I come to food and travel writing from two different but complementary perspectives:
I have always been interested in the places where cultures meet and intersect. I am interested in the different food traditions of ethnic minority groups in southwestern China and how the territorial disputes between nations and empires have shaped their identities. I want to know more about how Native American communities in New Mexico have fused their cultural traditions with the Catholic holidays imposed on them by Spanish settlers to create unique festivals. I’m excited when a deep dive into the history of a tapioca and milk-based dessert from eastern Myanmar leads me to centuries’ old trade routes that brought ingredients and ideas from ancient Persia to India and then to Southeast Asia.
Early in my career, I discovered that food can serve as a very useful lens for looking at culture. It also offers a unique opportunity to connect with people: Meet up with a family in Suzhou to cook some local dishes, and you might hear about how the grandmother fled her hometown during WWII. Arrange a cooking lesson the Chinese–Burmese border, and you can learn a lot about the tensions between the some of China’s smallest minority groups. Attend a cookout at a church with a congregation made up of immigrants, and you might leave with a completely different perspective on your own home state.

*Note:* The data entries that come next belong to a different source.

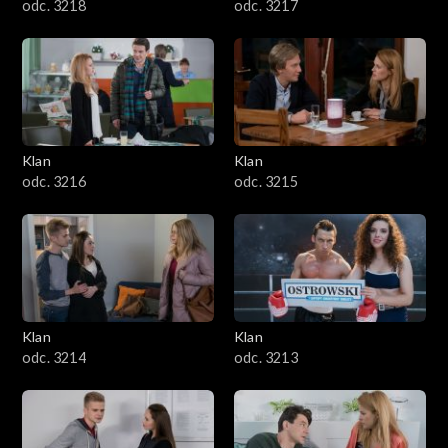
odc. 3218
odc. 3217
Klan
Klan
odc. 3216
odc. 3215
Klan
Klan
odc. 3214
odc. 3213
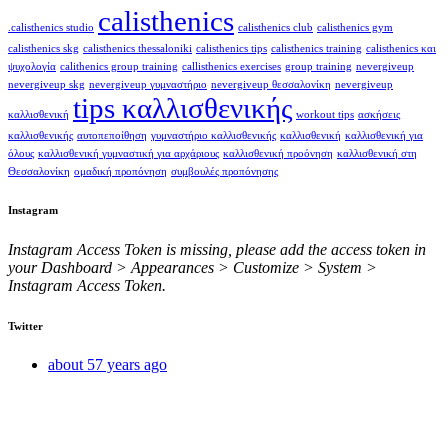
calisthenics
.calisthenics studio
calisthenics club
calisthenics gym
calisthenics skg
calisthenics thessaloniki
calisthenics tips
calisthenics training
calisthenics και
ψυχολογία
calithenics group training
callisthenics exercises
group training
nevergiveup
nevergiveup skg
nevergiveup γυμναστήριο
nevergiveup θεσσαλονίκη
nevergiveup
tips καλλισθενικής
καλλισθενική
workout tips
ασκήσεις
καλλισθενικής
αυτοπεποίθηση
γυμναστήριο καλλισθενικής
καλλισθενική
καλλισθενική για
όλους
καλλισθενική γυμναστική για αρχάριους
καλλισθενική προόνηση
καλλισθενική στη
Θεσσαλονίκη
ομαδική προπόνηση
συμβουλές προπόνησης
Instagram
Instagram Access Token is missing, please add the access token in
your Dashboard > Appearances > Customize > System >
Instagram Access Token.
Twitter
about 57 years ago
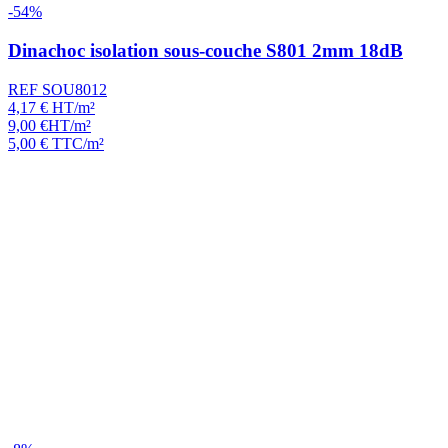
-54%
Dinachoc isolation sous-couche S801 2mm 18dB
REF SOU8012
4,17
€
HT/m²
9,00
€
HT/m²
5,00
€
TTC/m²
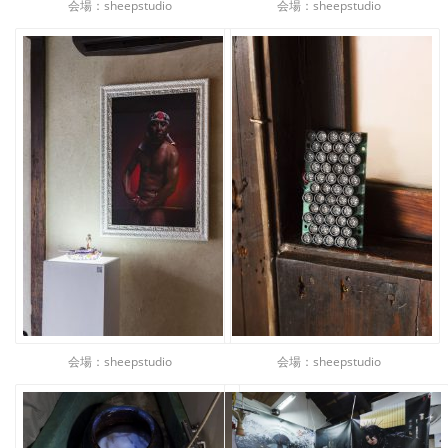
会場：sheepstudio
会場：sheepstudio
会場：sheepstudio
会場：sheepstudio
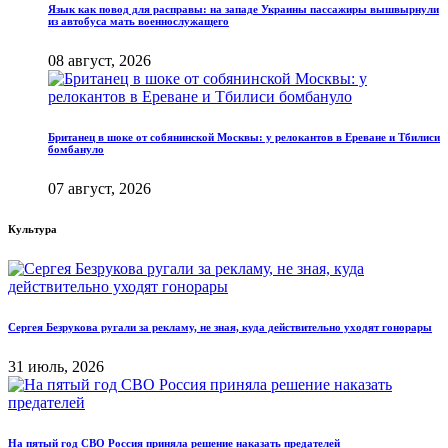
Язык как повод для расправы: на западе Украины пассажиры вышвырнули
из автобуса мать военнослужащего
08 август, 2026
Британец в шоке от собянинской Москвы: у релокантов в Ереване и Тбилиси
бомбануло
07 август, 2026
Культура
Сергея Безрукова ругали за рекламу, не зная, куда действительно уходят гонорары
31 июль, 2026
На пятый год СВО Россия приняла решение наказать предателей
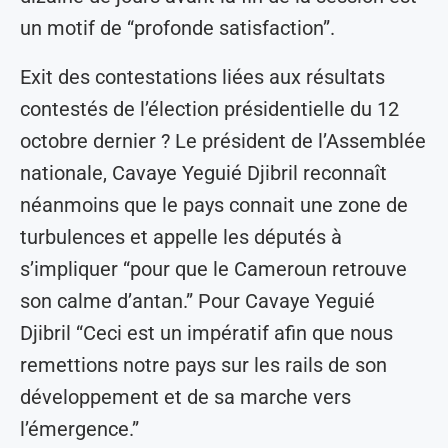
un motif de “profonde satisfaction”.
Exit des contestations liées aux résultats
contestés de l’élection présidentielle du 12
octobre dernier ? Le président de l’Assemblée
nationale, Cavaye Yeguié Djibril reconnaît
néanmoins que le pays connait une zone de
turbulences et appelle les députés à
s’impliquer “pour que le Cameroun retrouve
son calme d’antan.” Pour Cavaye Yeguié
Djibril “Ceci est un impératif afin que nous
remettions notre pays sur les rails de son
développement et de sa marche vers
l’émergence.”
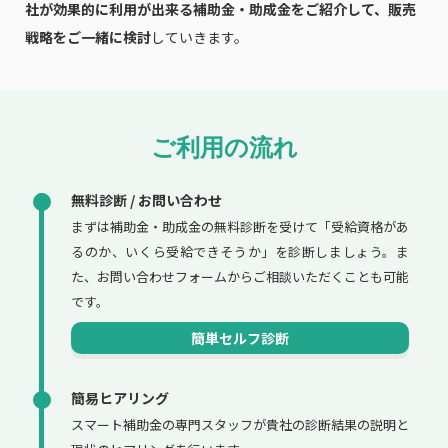
社が効果的に利用が出来る補助金・助成金をご紹介して、販売
戦略をご一緒に検討
していきます。
ご利用の流れ
無料診断 / お問い合わせ
まずは補助金・助成金の無料診断を受けて「受給資格があ
るのか、いくら受給できそうか」を診断しましょう。ま
た、お問い合わせフォームからご相談いただくことも可能
です。
簡単セルフ診断
簡易ヒアリング
スマート補助金の専門スタッフが貴社の診断結果の説明と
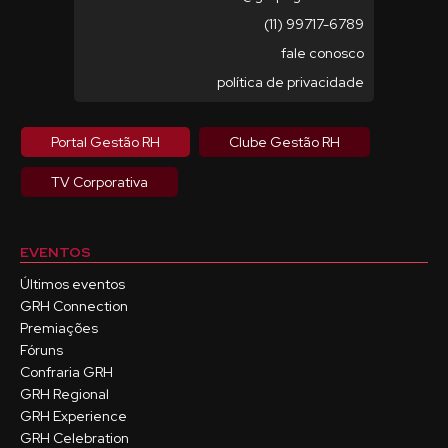
(11) 99717-6789
fale conosco
política de privacidade
Portal Gestão RH
Clube Gestão RH
TV Corporativa
EVENTOS
Últimos eventos
GRH Connection
Premiações
Fóruns
Confraria GRH
GRH Regional
GRH Experience
GRH Celebration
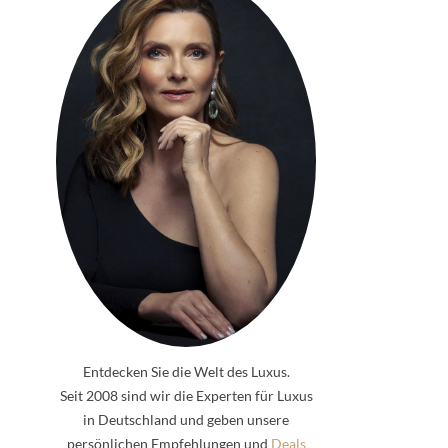
Entdecken Sie die Welt des Luxus.
Seit 2008 sind wir die Experten für Luxus
in Deutschland und geben unsere
persönlichen Empfehlungen und
Deals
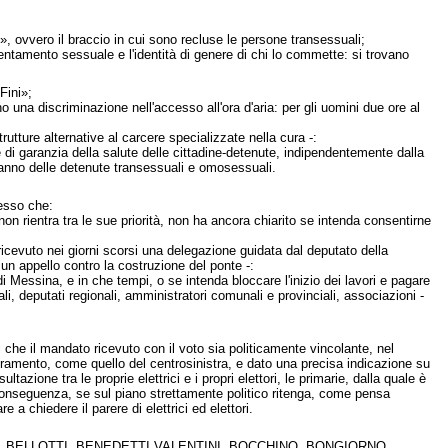
», ovvero il braccio in cui sono recluse le persone transessuali;
rientamento sessuale e l'identità di genere di chi lo commette: si trovano
Fini»;
o una discriminazione nell'accesso all'ora d'aria: per gli uomini due ore al
tture alternative al carcere specializzate nella cura -:
a e di garanzia della salute delle cittadine-detenute, indipendentemente dalla
 danno delle detenute transessuali e omosessuali.
esso che:
n rientra tra le sue priorità, non ha ancora chiarito se intenda consentirne
icevuto nei giorni scorsi una delegazione guidata dal deputato della
i un appello contro la costruzione del ponte -:
di Messina, e in che tempi, o se intenda bloccare l'inizio dei lavori e pagare
nali, deputati regionali, amministratori comunali e provinciali, associazioni -
che il mandato ricevuto con il voto sia politicamente vincolante, nel
ieramento, come quello del centrosinistra, e dato una precisa indicazione su
one tra le proprie elettrici e i propri elettori, le primarie, dalla quale è
onseguenza, se sul piano strettamente politico ritenga, come pensa
 a chiedere il parere di elettrici ed elettori.
, BELLOTTI, BENEDETTI VALENTINI, BOCCHINO, BONGIORNO,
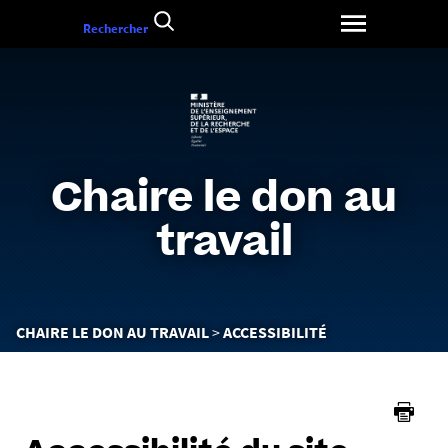
Aller
Rechercher
au
contenu
Chaire le don au
travail
Vous
CHAIRE LE DON AU TRAVAIL
ACCESSIBILITÉ
êtes
ici :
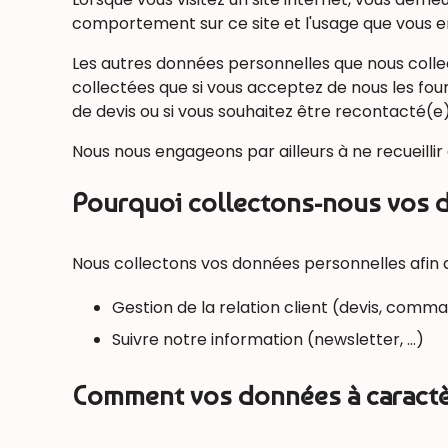
comportement sur ce site et l'usage que vous en
Les autres données personnelles que nous colle
collectées que si vous acceptez de nous les fou
de devis ou si vous souhaitez être recontacté(e)
Nous nous engageons par ailleurs à ne recueilli
Pourquoi collectons-nous vos 
Nous collectons vos données personnelles afin d
Gestion de la relation client (devis, co
Suivre notre information (newsletter, …)
Comment vos données à caractèr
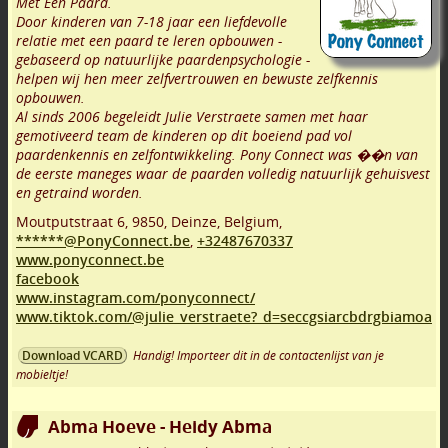
Met Een Paard.
Door kinderen van 7-18 jaar een liefdevolle
relatie met een paard te leren opbouwen -
gebaseerd op natuurlijke paardenpsychologie -
helpen wij hen meer zelfvertrouwen en bewuste zelfkennis
opbouwen.
Al sinds 2006 begeleidt Julie Verstraete samen met haar
gemotiveerd team de kinderen op dit boeiend pad vol
paardenkennis en zelfontwikkeling. Pony Connect was ��n van
de eerste maneges waar de paarden volledig natuurlijk gehuisvest
en getraind worden.
Moutputstraat 6
,
9850
,
Deinze
,
Belgium,
******@PonyConnect.be
,
+32487670337
www.ponyconnect.be
facebook
www.instagram.com/ponyconnect/
www.tiktok.com/@julie_verstraete?_d=seccgsiarcbdrgbiamoa
Handig! Importeer dit in de contactenlijst van je
Download VCARD
mobieltje!
Abma Hoeve - Heidy Abma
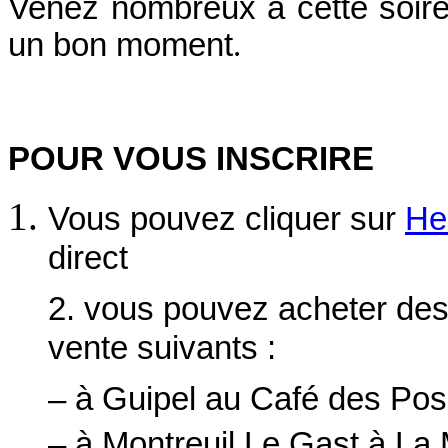
Venez nombreux à cette soiré
un bon moment
.
POUR VOUS INSCRIRE
Vous pouvez cliquer sur
He
direct
2. vous pouvez acheter des 
vente suivants :
– à Guipel au Café des Pos
– à Montreuil Le Gast à L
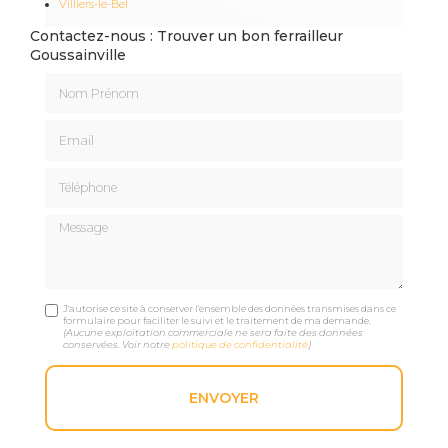
Villiers-le-Bel
Contactez-nous : Trouver un bon ferrailleur
Goussainville
Nom Prénom
Email
Téléphone
Message
J'autorise ce site à conserver l'ensemble des données transmises dans ce
formulaire pour faciliter le suivi et le traitement de ma demande.
(Aucune exploitation commerciale ne sera faite des données
conservées. Voir notre
politique de confidentialité
)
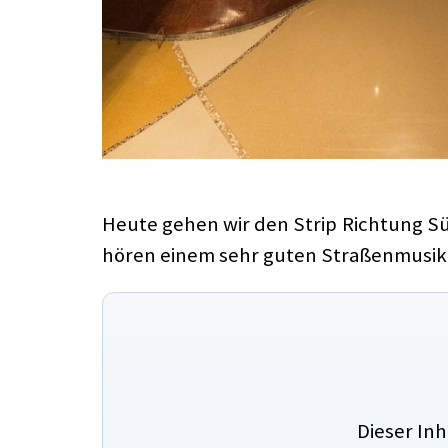
Heute gehen wir den Strip Richtung Sü
hören einem sehr guten Straßenmusiker
Dieser In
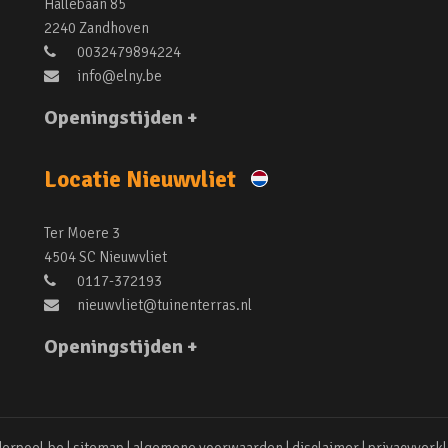
Hallebaan 85
2240 Zandhoven
0032479894224
info@elny.be
Openingstijden +
Locatie Nieuwvliet
Ter Moere 3
4504 SC Nieuwvliet
0117-372193
nieuwvliet@tuinenterras.nl
Openingstijden +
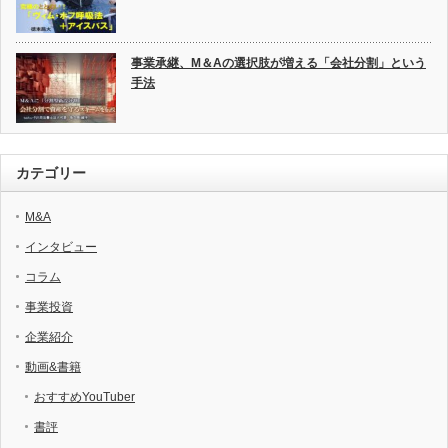
事業承継、M＆Aの選択肢が増える「会社分割」という
手法
カテゴリー
M&A
インタビュー
コラム
事業投資
企業紹介
動画&書籍
おすすめYouTuber
書評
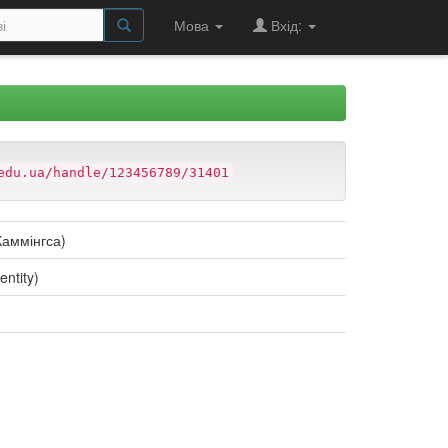
Мова
Вхід:
edu.ua/handle/123456789/31401
Каммінгса)
entity)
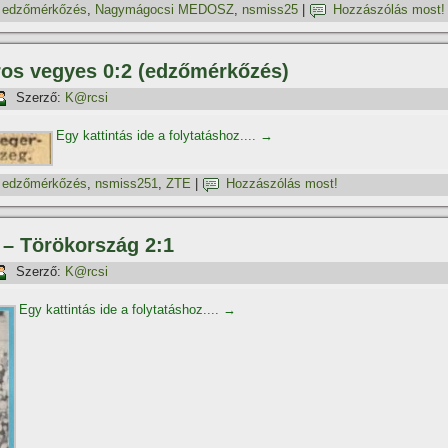
,
edzőmérkőzés
,
Nagymágocsi MEDOSZ
,
nsmiss25
|
Hozzászólás most!
ros vegyes 0:2 (edzőmérkőzés)
Szerző:
K@rcsi
Egy kattintás ide a folytatáshoz....
→
,
edzőmérkőzés
,
nsmiss251
,
ZTE
|
Hozzászólás most!
 – Törökország 2:1
Szerző:
K@rcsi
Egy kattintás ide a folytatáshoz....
→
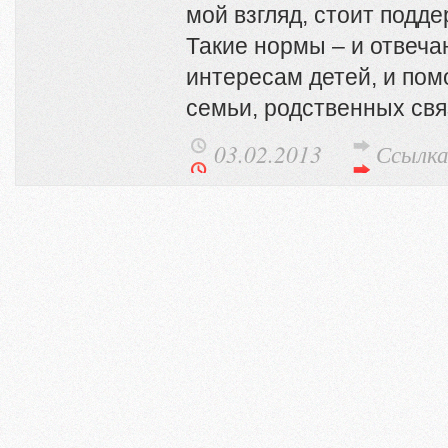
мой взгляд, стоит подде
Такие нормы – и отвеч
интересам детей, и пом
семьи, родственных св
03.02.2013
Ссылк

But as a dedicated home cook (and now a busy working parent), I am also committed to helping cooks find easy ways to put meals on the table and improve their skills. I want food from all across the world to be accessible to everyone, regardless of their background or skill level.
I take a similar approach to my travel writing. I travel both to see the world’s wonders and also to learn about other ways of life. I think travel should create a dialog that helps both travelers and the people they visit develop a deeper understanding of the world beyond their town, country, and hemisphere. But I also want travelers to know that the world’s experiences are accessible with kids. Adventures in the Chinese countryside and luxury stays in Japanese onsens are just as possible with a family in tow as they are to solo travelers or couples. Sometimes, having kids along even leads to unique, unexpected, and wonderful experiences.
In sum, I want my work to help people see the nuance and possibility in the world—and to embrace the complexity and to grow through learning about the places, people, and foods around them.